On 5/19/22 11:19, Kirill A. Shutemov wrote:
>>>> The SDM has a breakdown:
>>>>
>>>> 	27.2.5 Information for VM Exits Due to Instruction Execution
>>>>
>>>> I didn't realize it came from VMREAD.  I guess I assumed it came from
>>>> some TDX module magic.  Silly me.
>>>>
>>>> The SDM makes it sound like we should be more judicious about using
>>>> 've->instr_len' though.  "All VM exits other than those listed in the
>>>> above items leave this field undefined."  Looking over
>>>> virt_exception_kernel(), we've got five cases from CPU instructions that
>>>> cause unconditional VMEXITs:
>> Ideally, what the SDM says wouldn't matter at all.  The TDX module spec really
>> should be the authorative source in this case, but it just punts to the SDM:
>>
>>   The 32-bit value that would have been saved into the VMCS as VM-exit instruction
>>   length if a legacy VM exit had occurred instead of the virtualization exception.
>>
>> Even if the TDX spec wants to punt to the SDM, it would save a lot of headache and
>> SDM reading if it also said something to the effect of:
>>
>>   The INSTRUCTION_LENGTH and INSTRUCTION_INFORMATION fields are valid for all
>>   #VEs injected by the Intel TDX Module.  The fields are undefined for #VEs
>>   injected by the CPU due to EPT Violations.

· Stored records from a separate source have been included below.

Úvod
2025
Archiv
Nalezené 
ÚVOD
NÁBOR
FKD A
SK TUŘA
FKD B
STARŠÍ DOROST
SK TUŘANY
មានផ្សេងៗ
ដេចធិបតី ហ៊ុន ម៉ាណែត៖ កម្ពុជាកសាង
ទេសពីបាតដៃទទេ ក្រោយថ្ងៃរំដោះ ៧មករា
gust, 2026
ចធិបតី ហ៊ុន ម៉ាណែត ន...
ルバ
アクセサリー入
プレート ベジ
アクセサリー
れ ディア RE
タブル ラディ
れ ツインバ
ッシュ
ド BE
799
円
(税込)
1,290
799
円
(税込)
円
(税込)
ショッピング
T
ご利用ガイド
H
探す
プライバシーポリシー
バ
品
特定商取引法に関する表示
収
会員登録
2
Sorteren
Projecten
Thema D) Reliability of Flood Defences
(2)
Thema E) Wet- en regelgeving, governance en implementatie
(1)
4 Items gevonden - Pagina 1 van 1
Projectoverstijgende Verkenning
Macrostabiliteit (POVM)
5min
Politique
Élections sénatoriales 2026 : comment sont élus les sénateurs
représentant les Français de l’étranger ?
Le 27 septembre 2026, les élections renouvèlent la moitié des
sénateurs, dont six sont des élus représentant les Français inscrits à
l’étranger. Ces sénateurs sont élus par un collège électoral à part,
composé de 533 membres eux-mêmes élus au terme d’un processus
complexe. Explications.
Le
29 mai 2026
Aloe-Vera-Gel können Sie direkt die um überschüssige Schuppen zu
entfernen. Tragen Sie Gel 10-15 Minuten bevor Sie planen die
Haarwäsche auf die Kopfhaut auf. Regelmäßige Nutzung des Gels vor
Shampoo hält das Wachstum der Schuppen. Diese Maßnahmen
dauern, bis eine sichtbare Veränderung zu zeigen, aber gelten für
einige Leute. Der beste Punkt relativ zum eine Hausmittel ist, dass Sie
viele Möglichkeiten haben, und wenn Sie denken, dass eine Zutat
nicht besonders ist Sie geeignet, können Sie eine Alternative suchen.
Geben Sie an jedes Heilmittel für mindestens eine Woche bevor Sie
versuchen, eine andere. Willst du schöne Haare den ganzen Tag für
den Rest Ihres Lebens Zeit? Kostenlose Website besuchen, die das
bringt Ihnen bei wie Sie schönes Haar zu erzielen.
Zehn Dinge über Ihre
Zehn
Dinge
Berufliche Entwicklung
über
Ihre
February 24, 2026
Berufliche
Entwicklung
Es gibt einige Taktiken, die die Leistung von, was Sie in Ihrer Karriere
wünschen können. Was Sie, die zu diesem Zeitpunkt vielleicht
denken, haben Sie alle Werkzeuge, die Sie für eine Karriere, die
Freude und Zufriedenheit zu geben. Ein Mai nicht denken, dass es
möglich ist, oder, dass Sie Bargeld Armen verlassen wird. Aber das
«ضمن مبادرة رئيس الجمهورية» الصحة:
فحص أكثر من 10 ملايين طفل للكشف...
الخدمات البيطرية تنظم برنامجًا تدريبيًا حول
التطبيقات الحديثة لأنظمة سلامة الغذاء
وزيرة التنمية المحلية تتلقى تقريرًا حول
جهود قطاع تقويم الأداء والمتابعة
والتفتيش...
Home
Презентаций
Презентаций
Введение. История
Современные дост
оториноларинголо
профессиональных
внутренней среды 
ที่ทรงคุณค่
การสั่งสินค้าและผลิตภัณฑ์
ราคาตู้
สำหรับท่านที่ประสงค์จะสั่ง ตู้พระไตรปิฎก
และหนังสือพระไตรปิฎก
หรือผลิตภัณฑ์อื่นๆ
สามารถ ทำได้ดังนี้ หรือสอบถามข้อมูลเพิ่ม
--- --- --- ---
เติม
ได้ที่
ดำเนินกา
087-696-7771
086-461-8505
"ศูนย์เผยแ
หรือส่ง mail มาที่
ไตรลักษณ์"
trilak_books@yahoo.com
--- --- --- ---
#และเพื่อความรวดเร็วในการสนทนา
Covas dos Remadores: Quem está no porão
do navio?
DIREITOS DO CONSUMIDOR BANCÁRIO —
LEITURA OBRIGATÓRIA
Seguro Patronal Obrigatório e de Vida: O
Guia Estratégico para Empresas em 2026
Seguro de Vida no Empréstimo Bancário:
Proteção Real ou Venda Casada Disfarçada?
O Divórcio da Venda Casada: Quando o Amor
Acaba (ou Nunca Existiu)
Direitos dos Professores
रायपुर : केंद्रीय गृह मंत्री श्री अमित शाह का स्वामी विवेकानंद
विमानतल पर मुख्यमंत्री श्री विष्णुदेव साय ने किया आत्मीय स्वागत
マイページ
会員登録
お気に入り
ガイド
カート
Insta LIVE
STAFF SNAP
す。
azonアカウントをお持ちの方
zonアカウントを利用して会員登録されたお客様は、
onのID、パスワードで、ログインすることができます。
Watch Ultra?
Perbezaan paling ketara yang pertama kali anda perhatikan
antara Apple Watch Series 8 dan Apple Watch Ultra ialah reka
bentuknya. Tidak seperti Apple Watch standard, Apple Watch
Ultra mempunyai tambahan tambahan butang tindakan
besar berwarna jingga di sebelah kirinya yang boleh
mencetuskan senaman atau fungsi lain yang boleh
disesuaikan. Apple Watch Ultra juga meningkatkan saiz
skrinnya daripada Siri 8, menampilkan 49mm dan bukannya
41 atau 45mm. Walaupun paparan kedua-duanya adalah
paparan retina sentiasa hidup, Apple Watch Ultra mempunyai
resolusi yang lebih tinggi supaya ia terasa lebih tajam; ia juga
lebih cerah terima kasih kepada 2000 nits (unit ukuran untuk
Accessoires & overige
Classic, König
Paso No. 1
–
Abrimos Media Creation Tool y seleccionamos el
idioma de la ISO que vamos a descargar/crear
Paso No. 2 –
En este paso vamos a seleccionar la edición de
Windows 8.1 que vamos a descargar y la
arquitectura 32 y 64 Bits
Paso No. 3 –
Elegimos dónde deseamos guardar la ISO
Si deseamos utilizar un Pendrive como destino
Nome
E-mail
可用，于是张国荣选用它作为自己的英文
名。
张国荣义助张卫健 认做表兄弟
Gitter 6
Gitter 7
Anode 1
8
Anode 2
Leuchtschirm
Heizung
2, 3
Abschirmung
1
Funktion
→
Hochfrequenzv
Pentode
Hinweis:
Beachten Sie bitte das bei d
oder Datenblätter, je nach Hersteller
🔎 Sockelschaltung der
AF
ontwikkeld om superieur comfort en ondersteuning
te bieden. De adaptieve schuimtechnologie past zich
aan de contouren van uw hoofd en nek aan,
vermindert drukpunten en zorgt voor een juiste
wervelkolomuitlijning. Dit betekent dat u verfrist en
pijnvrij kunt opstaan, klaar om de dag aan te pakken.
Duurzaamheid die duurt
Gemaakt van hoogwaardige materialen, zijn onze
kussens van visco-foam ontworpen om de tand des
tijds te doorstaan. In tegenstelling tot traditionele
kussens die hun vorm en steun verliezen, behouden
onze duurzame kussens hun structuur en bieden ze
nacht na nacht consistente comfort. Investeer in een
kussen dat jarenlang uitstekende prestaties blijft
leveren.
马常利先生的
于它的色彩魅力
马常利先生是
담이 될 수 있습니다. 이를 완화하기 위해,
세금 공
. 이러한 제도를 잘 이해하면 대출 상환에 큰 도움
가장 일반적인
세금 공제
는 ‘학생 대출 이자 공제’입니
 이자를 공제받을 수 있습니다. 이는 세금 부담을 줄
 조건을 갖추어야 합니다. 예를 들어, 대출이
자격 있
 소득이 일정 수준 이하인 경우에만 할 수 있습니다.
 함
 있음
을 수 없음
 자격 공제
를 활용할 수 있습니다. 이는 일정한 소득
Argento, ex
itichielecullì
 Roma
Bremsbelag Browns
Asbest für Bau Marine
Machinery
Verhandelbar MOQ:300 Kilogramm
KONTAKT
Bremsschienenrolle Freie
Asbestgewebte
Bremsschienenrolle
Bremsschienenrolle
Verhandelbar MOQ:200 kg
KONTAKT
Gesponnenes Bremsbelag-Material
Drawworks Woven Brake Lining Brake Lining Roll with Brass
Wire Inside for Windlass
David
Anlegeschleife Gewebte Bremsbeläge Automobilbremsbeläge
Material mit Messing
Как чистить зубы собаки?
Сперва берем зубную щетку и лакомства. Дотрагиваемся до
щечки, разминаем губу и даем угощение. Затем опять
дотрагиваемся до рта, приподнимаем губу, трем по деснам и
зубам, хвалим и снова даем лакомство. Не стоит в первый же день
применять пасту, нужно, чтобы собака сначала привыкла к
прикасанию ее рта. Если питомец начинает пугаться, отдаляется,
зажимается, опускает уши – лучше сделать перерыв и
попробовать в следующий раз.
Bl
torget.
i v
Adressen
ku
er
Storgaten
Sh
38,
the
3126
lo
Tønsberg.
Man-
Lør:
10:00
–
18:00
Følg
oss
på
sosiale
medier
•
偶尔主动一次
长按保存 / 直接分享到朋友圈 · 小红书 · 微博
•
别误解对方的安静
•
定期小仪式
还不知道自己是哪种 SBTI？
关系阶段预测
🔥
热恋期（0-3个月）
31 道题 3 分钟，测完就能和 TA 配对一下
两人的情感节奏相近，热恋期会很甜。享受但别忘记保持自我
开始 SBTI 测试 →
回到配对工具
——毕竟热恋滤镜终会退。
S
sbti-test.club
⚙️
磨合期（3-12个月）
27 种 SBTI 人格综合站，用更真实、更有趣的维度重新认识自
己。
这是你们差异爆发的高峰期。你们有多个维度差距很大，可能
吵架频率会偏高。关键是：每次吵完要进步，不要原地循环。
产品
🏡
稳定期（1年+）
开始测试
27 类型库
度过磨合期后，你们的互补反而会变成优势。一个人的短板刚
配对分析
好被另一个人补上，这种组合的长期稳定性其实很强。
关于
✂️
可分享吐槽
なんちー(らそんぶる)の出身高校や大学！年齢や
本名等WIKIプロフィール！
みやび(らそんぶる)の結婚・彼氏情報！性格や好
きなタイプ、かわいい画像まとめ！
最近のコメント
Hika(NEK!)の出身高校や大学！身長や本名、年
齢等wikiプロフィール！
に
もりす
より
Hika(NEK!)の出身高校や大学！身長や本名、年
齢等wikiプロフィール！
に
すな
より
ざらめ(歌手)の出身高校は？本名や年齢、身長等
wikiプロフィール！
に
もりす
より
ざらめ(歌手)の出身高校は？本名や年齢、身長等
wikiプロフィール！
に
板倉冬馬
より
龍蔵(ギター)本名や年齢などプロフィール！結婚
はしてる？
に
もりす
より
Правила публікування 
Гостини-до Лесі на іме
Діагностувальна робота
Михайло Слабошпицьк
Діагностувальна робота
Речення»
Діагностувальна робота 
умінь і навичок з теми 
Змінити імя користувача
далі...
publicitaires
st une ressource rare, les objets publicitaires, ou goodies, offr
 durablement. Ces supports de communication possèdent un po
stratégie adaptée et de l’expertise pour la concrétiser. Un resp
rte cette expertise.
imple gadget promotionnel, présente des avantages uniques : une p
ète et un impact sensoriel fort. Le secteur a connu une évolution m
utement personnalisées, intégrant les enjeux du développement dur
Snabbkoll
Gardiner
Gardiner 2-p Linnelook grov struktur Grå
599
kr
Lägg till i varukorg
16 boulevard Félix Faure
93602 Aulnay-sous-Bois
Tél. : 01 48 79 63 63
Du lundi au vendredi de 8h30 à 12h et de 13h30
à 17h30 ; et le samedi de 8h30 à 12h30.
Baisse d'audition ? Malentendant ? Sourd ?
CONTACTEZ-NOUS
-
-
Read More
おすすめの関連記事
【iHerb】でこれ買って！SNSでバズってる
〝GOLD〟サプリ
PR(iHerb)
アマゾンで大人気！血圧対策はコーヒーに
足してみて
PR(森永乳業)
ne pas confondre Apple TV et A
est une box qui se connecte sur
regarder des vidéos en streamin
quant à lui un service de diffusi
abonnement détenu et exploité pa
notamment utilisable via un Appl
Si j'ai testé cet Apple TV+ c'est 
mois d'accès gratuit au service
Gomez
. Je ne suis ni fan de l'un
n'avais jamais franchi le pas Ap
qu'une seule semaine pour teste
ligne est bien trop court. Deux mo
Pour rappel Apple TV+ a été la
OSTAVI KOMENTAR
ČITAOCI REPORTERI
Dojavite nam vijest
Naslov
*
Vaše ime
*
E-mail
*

> I initiated update to the spec, but it will take time.

Understood, and thanks for doing that.

For now, let's just declare what we *expect* the spec will say and show
it to the folks doing the spec itself.  They will then have a chance to
balk at our interpretation if we got something wrong.